They were so up against the clock that they nearly forgot the show had to clear NBC’s Standards and Practices unit before it could air. “Censors for a
preschool show
?” Hatch asked in astonishment. When Hatch’s phone rang at eight on Friday night, the NBC censor said, “Loved it.”
The special aired on some one hundred NBC stations. On October 17, 1969,
Newsday
deemed it “a unique display of cooperation between commercial and noncommercial broadcasters. . . . Competitive considerations are being put aside momentarily at least to get the program designed to teach the Three R’s to twelve million preschoolers, to as many tots as possible.”
11
The newspaper reported that in New York,
Sesame Street
would get a first airing each weekday on commercial station WPIX at 9:00 a.m. Channel Thirteen would air the same show at 11:30 a.m.
It seems Joan Cooney’s former boss, Jack Kiermeier, had struck again. “I had been unsuccessful in my efforts to persuade Jack to run the program earlier than 11:30 a.m.,” Cooney said. “He did not want to interrupt the station’s bloc of in-classroom programming, which ran from 9:00 a.m. until 2:00 p.m. and which brought the channel much-needed revenue from the school board.”
When Kiermeier held firm to his decision, Cooney convinced the union leadership of several New York locals to grant an exemption, allowing her nonunion show to air on WPIX.
12
Despite what she described as a “howl of protest from public TV people,” Cooney said the waiver “proved to be a godsend. WPIX had a much bigger audience than Thirteen, and it got the show into the inner city in New York immediately and at the right time of day.”
 
On the Sunday night before the
Sesame Street
premiere, Tim and Joan Cooney took in the movie
Funny Girl
at the Ziegfeld Theater, just to kill some time until the early edition of the
New York Times
rolled off the presses. “Watching Barbra Streisand bite her nails over Omar Sharif’s caddishness seemed better than staying home and biting my own nails while we waited for the
Times
review,” Cooney said.
A few days earlier, editors and reporters from New York’s daily newspapers and the newswire services had been invited to Sardi’s, the legendary celebrity watering hole, to screen the first episode of
Sesame Street
. A similar session for magazine journalists had been held two weeks prior.
The Cooneys walked to the Times building on West Forty-third Street and asked a delivery driver if the bulldog edition was already loaded in his truck. “No,” he said, and they went off to dinner. At 11:00 p.m. Tim bought the paper at a newsstand and hurried home with it.
George Gent’s review began as follows:
 
American parents have long complained about the paucity of good television programs for children, particularly for preschoolers.
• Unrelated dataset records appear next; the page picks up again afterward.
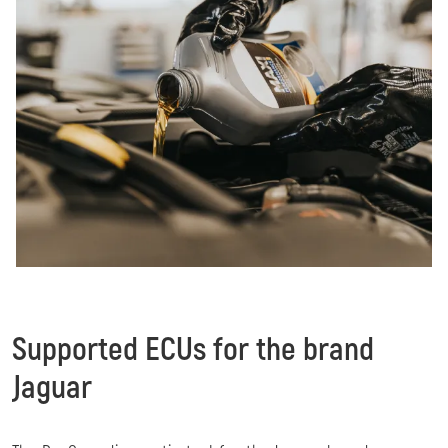
Supported ECUs for the brand
Jaguar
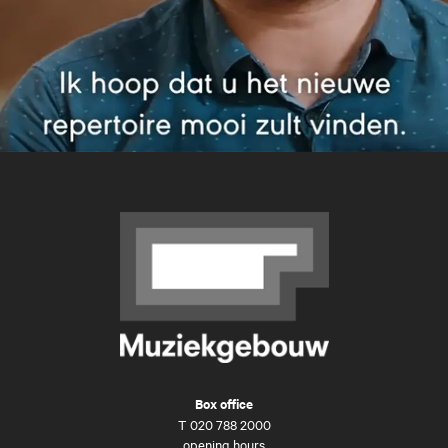
Box office
T
020 788 2000
opening hours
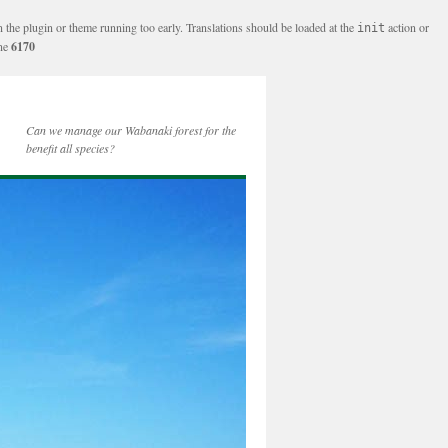
n the plugin or theme running too early. Translations should be loaded at the
action or
init
ine
6170
Can we manage our Wabanaki forest for the
benefit all species?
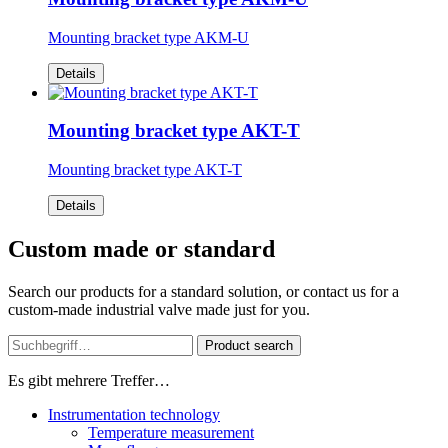
Mounting bracket type AKM-U
Details
Mounting bracket type AKT-T
Mounting bracket type AKT-T
Details
Custom made or standard
Search our products for a standard solution, or contact us for a
custom-made industrial valve made just for you.
Product search
Es gibt mehrere Treffer…
Instrumentation technology
Temperature measurement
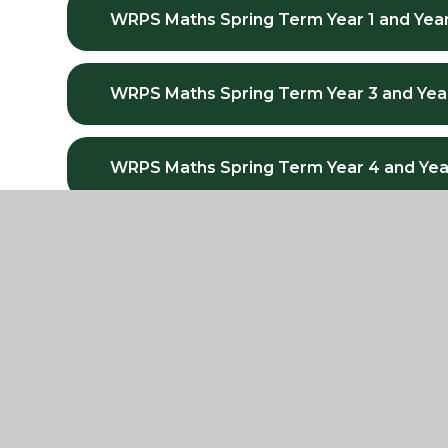
WRPS Maths Spring Term Year 1 and Year
WRPS Maths Spring Term Year 3 and Yea
WRPS Maths Spring Term Year 4 and Yea
WRPS Maths Spring Term Year 5 and Yea
WRPS Maths Summer Term Year 1 and Ye
WRPS Maths Summer Term Year 3 and Y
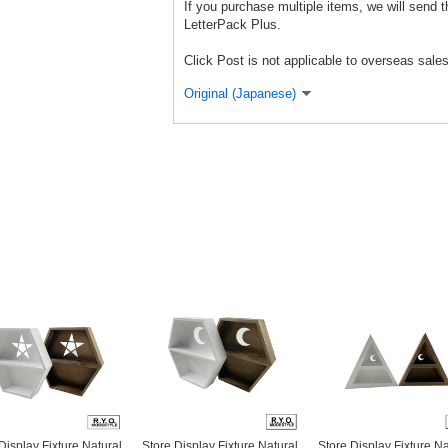
If you purchase multiple items, we will send 
LetterPack Plus.
Click Post is not applicable to overseas sales
Original (Japanese)
Display Fixture Natural
Store Display Fixture Natural
Store Display Fixture Na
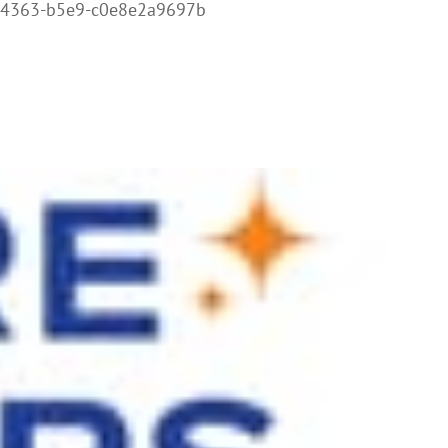
-4363-b5e9-c0e8e2a9697b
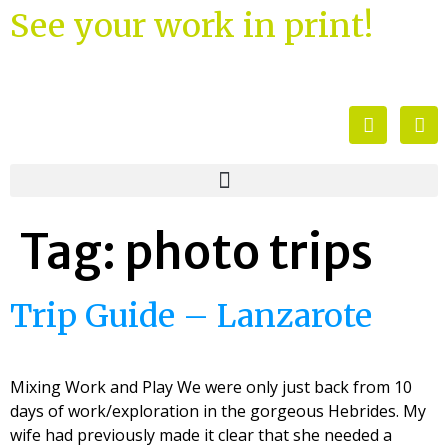
See your work in print!
Tag:
photo trips
Trip Guide – Lanzarote
Mixing Work and Play We were only just back from 10
days of work/exploration in the gorgeous Hebrides. My
wife had previously made it clear that she needed a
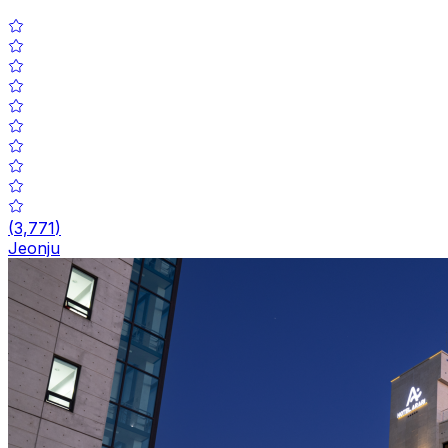
(
3,771
)
Jeonju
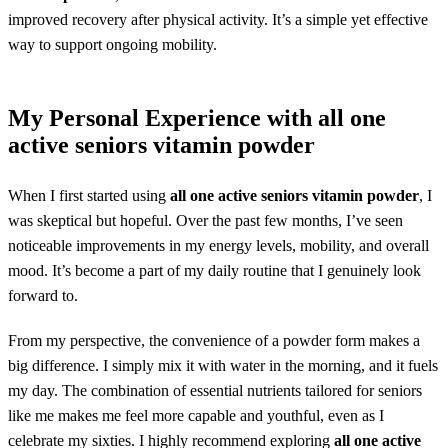
improved recovery after physical activity. It’s a simple yet effective
way to support ongoing mobility.
My Personal Experience with
all one
active seniors vitamin powder
When I first started using
all one active seniors vitamin powder
, I
was skeptical but hopeful. Over the past few months, I’ve seen
noticeable improvements in my energy levels, mobility, and overall
mood. It’s become a part of my daily routine that I genuinely look
forward to.
From my perspective, the convenience of a powder form makes a
big difference. I simply mix it with water in the morning, and it fuels
my day. The combination of essential nutrients tailored for seniors
like me makes me feel more capable and youthful, even as I
celebrate my sixties. I highly recommend exploring
all one active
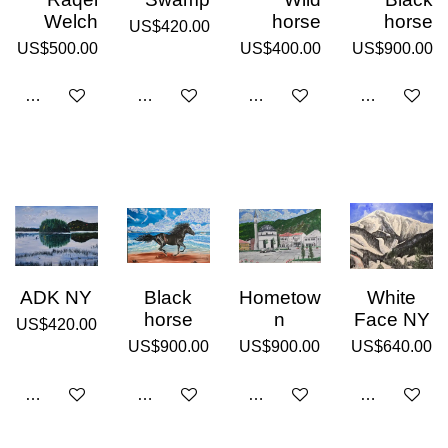
Welch
horse
horse
US$420.00
US$500.00
US$400.00
US$900.00
Add to cart
Add to cart
Add to cart
Add to cart
ADK NY
Black
Hometow
White
horse
n
Face NY
US$420.00
US$900.00
US$900.00
US$640.00
Add to cart
Add to cart
Add to cart
Add to cart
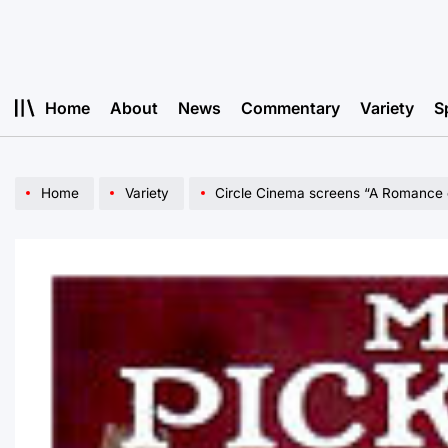
Skip
to
content
Home
About
News
Commentary
Variety
S
Home
Variety
Circle Cinema screens “A Romance 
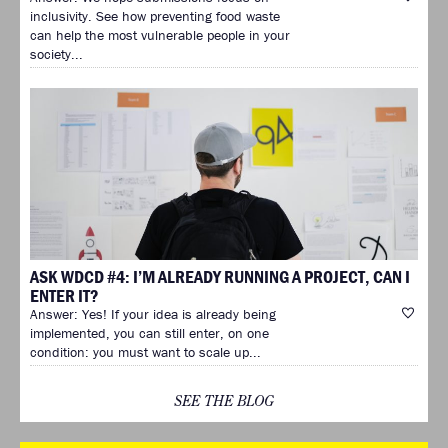
inclusivity. See how preventing food waste
can help the most vulnerable people in your
society...
ASK WDCD #4: I’M ALREADY RUNNING A PROJECT, CAN I
ENTER IT?
Answer: Yes! If your idea is already being
implemented, you can still enter, on one
condition: you must want to scale up...
SEE THE BLOG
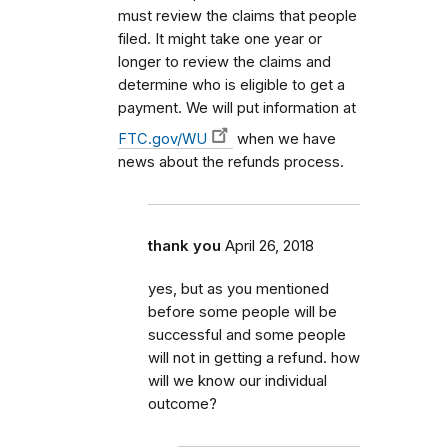
must review the claims that people
filed. It might take one year or
longer to review the claims and
determine who is eligible to get a
payment. We will put information at
FTC.gov/WU
when we have
news about the refunds process.
thank you
April 26, 2018
yes, but as you mentioned
before some people will be
successful and some people
will not in getting a refund. how
will we know our individual
outcome?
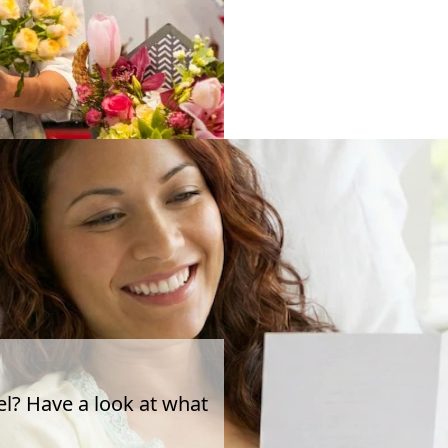
el? Have a look at what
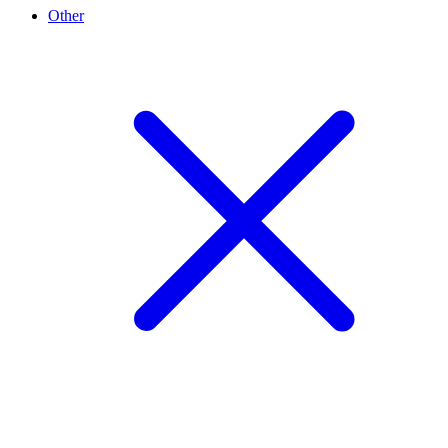
Other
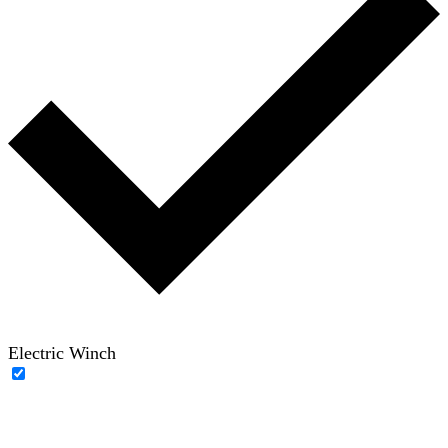
Electric Winch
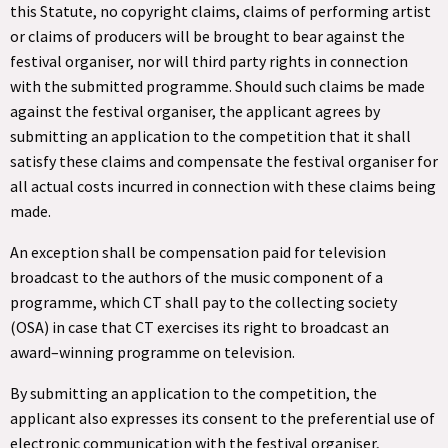
this Statute, no copyright claims, claims of performing artist
or claims of producers will be brought to bear against the
festival organiser, nor will third party rights in connection
with the submitted programme. Should such claims be made
against the festival organiser, the applicant agrees by
submitting an application to the competition that it shall
satisfy these claims and compensate the festival organiser for
all actual costs incurred in connection with these claims being
made.
An exception shall be compensation paid for television
broadcast to the authors of the music component of a
programme, which CT shall pay to the collecting society
(OSA) in case that CT exercises its right to broadcast an
award–winning programme on television.
By submitting an application to the competition, the
applicant also expresses its consent to the preferential use of
electronic communication with the festival organiser,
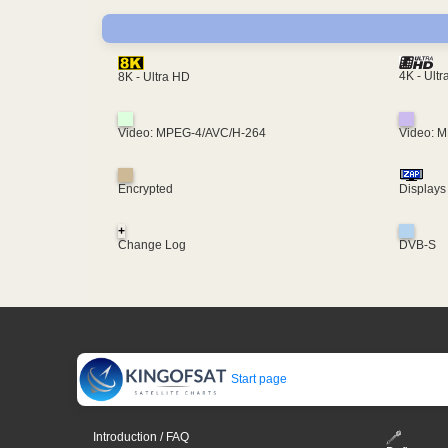
4K - Ult
8K - Ultra HD
Video: MPEG-4/AVC/H-264
Video: 
Encrypted
Displays
+
Change Log
DVB-S
Start page
Introduction / FAQ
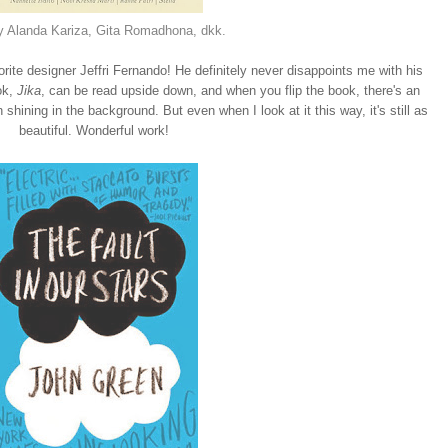
y Alanda Kariza, Gita Romadhona, dkk.
te designer Jeffri Fernando! He definitely never disappoints me with his
ok,
Jika
, can be read upside down, and when you flip the book, there's an
shining in the background. But even when I look at it this way, it's still as
beautiful. Wonderful work!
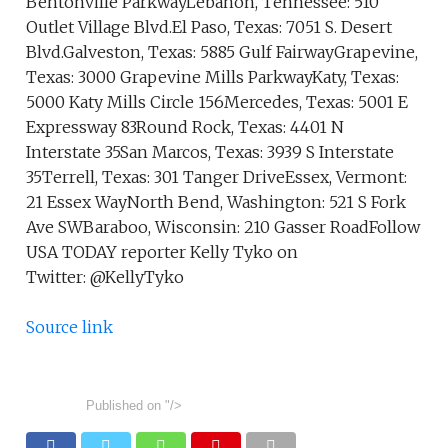
Bentonville ParkwayLebanon, Tennessee: 510
Outlet Village Blvd.El Paso, Texas: 7051 S. Desert
Blvd.Galveston, Texas: 5885 Gulf FairwayGrapevine,
Texas: 3000 Grapevine Mills ParkwayKaty, Texas:
5000 Katy Mills Circle 156Mercedes, Texas: 5001 E
Expressway 83Round Rock, Texas: 4401 N
Interstate 35San Marcos, Texas: 3939 S Interstate
35Terrell, Texas: 301 Tanger DriveEssex, Vermont:
21 Essex WayNorth Bend, Washington: 521 S Fork
Ave SWBaraboo, Wisconsin: 210 Gasser RoadFollow
USA TODAY reporter Kelly Tyko on
Twitter: @KellyTyko
Source link
Published on
"/>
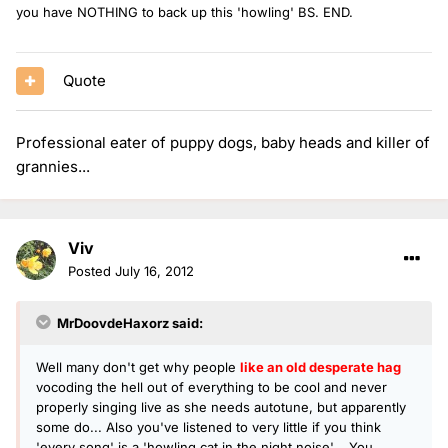
you have NOTHING to back up this 'howling' BS. END.
Quote
Professional eater of puppy dogs, baby heads and killer of
grannies...
Viv
Posted
July 16, 2012
MrDoovdeHaxorz said:
Well many don't get why people
like an old desperate hag
vocoding the hell out of everything to be cool and never
properly singing live as she needs autotune, but apparently
some do... Also you've listened to very little if you think
'every song' is a 'howling cat in the night noise'... You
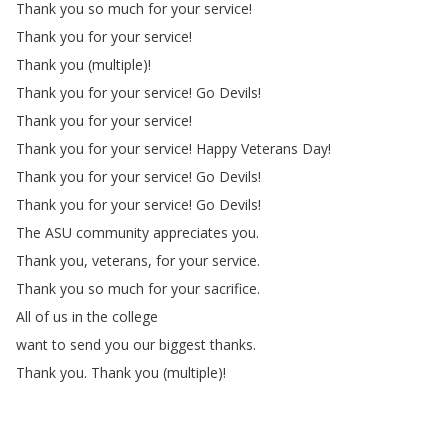
Thank
you
so
much
for
your
service
!
Thank
you
for
your
service
!
Thank
you
(
multiple
)!
Thank
you
for
your
service
!
Go
Devils
!
Thank
you
for
your
service
!
Thank
you
for
your
service
!
Happy
Veterans
Day
!
Thank
you
for
your
service
!
Go
Devils
!
Thank
you
for
your
service
!
Go
Devils
!
The
ASU
community
appreciates
you
.
Thank
you
,
veterans
,
for
your
service
.
Thank
you
so
much
for
your
sacrifice
.
All
of
us
in
the
college
want
to
send
you
our
biggest
thanks
.
Thank
you
.
Thank
you
(
multiple
)!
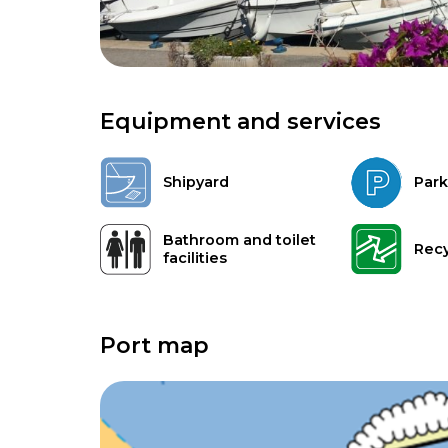
Equipment and services
Shipyard
Park
Bathroom and toilet
Recy
facilities
Port map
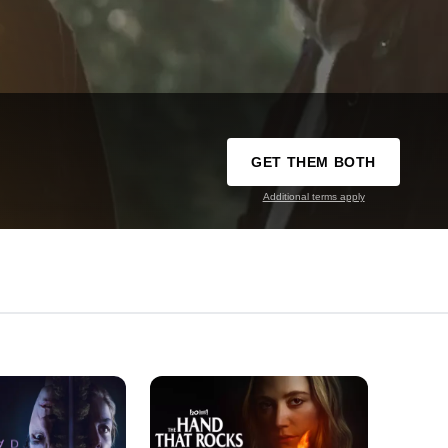
GET THEM BOTH
Additional terms apply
Well, starting today and continuing weekdays for the next twenty-six weeks, they will have to look no further than channel 13. . . . Based on a preview of today’s opening program, children should love the series.
Adults might reasonably question another adult’s judgment on a children’s television program, but the workshop assures us that each hour-long program has been thoroughly researched and tested many times before audiences of children. The success of the program as an educational tool will have to be evaluated later. But right now it provides an exciting and potentially revolutionary new instructional technique within the context of television.
 
“I called Dave Connell and read him the piece,” Cooney said. “Then I called Bob Hatch and gave him the news. We all did the equivalent of high fives.”
For those who worked on its development, that
Sesame Street
had made it to air was a pinch-me experience. Never had the participants worked so hard—for so long—on a project, abandoning all other pursuits and placing personal considerations on hold. Never had so many disparate voices blended with such harmony, led by a woman who described herself as having no special talents beyond the ability to conduct. Never had so much cash been earmarked for an experiment that had no guarantee of success. Never had the inert box of tubes and wires that was television been tested in such a way. Never had the fortunes of indigent preschool children mattered so much.